ASSIGNMENT – Report every line below that carries the word "예수님이".
•••••
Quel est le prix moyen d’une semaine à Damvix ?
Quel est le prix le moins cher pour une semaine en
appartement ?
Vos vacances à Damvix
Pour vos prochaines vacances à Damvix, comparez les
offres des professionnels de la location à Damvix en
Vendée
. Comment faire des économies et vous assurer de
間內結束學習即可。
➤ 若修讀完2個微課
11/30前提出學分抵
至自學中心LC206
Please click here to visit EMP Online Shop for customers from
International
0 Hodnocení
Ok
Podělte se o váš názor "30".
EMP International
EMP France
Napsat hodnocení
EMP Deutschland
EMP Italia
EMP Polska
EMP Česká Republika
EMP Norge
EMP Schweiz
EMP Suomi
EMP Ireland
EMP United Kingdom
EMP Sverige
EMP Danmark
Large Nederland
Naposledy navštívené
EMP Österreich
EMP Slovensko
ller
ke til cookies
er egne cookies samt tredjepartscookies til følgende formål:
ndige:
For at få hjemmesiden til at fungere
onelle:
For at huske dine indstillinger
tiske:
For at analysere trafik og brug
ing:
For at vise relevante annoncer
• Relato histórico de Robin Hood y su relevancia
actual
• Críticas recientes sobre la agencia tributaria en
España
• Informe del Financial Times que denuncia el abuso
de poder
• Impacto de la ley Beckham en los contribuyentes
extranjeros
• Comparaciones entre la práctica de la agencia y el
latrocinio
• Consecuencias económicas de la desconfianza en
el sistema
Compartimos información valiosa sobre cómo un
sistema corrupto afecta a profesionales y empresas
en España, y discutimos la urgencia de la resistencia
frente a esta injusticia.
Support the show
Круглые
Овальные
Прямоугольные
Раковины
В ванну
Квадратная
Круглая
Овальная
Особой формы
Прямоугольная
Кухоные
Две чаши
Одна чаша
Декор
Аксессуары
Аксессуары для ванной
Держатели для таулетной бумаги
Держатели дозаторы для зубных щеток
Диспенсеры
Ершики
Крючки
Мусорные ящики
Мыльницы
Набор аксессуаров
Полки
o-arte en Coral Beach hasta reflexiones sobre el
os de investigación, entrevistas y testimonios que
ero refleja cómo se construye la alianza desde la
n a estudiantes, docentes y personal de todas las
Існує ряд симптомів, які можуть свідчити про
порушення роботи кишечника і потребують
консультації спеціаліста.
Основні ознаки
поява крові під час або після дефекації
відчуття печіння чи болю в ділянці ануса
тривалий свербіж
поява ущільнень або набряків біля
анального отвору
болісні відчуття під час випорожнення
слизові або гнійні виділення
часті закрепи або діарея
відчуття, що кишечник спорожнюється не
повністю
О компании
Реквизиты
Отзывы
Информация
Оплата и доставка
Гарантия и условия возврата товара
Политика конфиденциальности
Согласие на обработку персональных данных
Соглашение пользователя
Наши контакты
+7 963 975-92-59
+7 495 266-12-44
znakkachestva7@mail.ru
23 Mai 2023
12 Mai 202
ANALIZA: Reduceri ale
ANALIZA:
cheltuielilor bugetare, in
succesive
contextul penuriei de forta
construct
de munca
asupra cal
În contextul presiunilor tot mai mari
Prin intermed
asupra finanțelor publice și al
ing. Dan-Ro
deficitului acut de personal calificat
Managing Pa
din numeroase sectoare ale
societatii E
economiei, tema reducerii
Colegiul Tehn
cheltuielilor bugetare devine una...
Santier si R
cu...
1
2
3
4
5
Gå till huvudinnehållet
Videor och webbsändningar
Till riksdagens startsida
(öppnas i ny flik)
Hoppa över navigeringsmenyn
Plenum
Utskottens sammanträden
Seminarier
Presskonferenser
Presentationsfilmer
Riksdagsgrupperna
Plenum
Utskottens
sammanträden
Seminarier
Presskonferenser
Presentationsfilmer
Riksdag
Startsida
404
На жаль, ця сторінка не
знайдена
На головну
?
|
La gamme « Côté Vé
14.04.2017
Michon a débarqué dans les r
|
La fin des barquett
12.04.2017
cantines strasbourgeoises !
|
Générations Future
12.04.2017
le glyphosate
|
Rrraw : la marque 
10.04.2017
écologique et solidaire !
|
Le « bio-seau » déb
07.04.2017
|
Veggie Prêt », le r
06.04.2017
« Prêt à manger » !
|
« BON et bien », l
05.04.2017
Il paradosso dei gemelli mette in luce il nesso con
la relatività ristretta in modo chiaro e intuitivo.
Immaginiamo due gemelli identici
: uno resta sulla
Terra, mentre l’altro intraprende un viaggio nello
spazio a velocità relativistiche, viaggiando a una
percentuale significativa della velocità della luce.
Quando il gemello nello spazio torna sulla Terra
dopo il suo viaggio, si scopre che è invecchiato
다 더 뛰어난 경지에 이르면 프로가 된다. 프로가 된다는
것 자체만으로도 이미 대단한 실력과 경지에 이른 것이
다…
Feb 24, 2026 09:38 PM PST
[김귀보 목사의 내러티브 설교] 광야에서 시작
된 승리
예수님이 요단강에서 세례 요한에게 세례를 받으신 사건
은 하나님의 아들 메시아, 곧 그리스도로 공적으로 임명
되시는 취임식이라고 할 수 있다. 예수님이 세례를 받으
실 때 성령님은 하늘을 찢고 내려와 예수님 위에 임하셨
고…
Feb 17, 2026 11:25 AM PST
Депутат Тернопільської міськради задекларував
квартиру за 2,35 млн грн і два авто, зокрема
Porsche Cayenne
•••••
WRITTEN ANSWER –
예수님이 요단강에서 세례 요한에게 세례를 받으신 사건
되시는 취임식이라고 할 수 있다. 예수님이 세례를 받으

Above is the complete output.